Do You Have Adult Autism? (Self-Assessment)
This quick quiz created by an expert might assist you in determining whether you are experiencing symptoms prevalent in people with autism spectrum disorder (ASD).
Checklist for Women with Autism
Because no two people with autism are the same, the symptoms and indicators of autism in women differ from one another.
Having said that female autism signs to be aware of include:
Symptoms of social communication and human interaction
- Resistance to being touched
- Preferring to spend time alone An inability to look at people or initiate a conversation Difficulties interpreting social cues and nonverbal forms of communication Talking extensively about a specific issue, especially if others are not responsive
- Repeated motions
- Creating individual rituals or routines
- focusing on specific activities or items
- Possessing food aversions or preferences, particularly with regard to textures
- Having a stronger sense of light and sound than others
Symptoms of autism in women are frequently less visible than they were when these individuals were children. Although their symptoms may not have gone away, women with autism may have learned coping methods to make them less noticeable. In other circumstances, it may not be obvious that autism is linked to specific behaviors. A lady, for example, may come across as abrupt or rude because she does not appear interested in others. Yet, this could be a sign of autism.
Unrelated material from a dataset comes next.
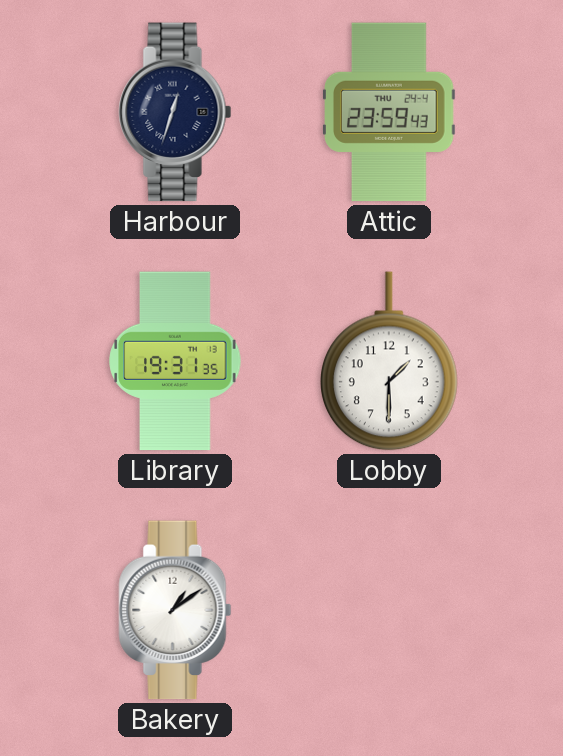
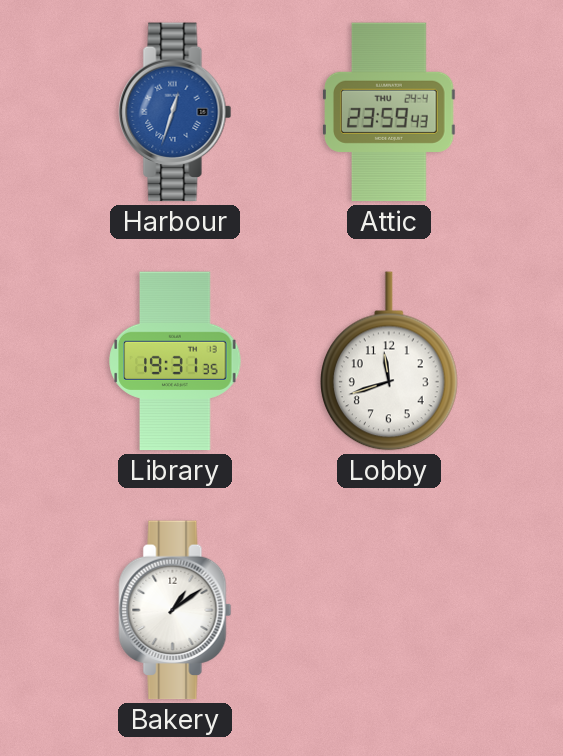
Harbour dial: navy -> blue
Lobby: 1:30 -> 11:42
The same is true for women who feel extremely apprehensive in social situations or find it difficult to establish acquaintances.
Autism Is a Chronic Disorder, and Women May Be Underdiagnosed
Although some women with autism learn to live with their symptoms, this spectrum disease can have long-term effects on a person’s behavior, social skills, and learning.
Regrettably, women are prone to be underdiagnosed, which can have an impact on their quality of life. There is so much wonderful help available. Nevertheless, without a diagnosis, certain women with autism may never receive the treatment they deserve. That is why it is critical to express your worries with your friends, family, and, most importantly, professionals who specialize in autism.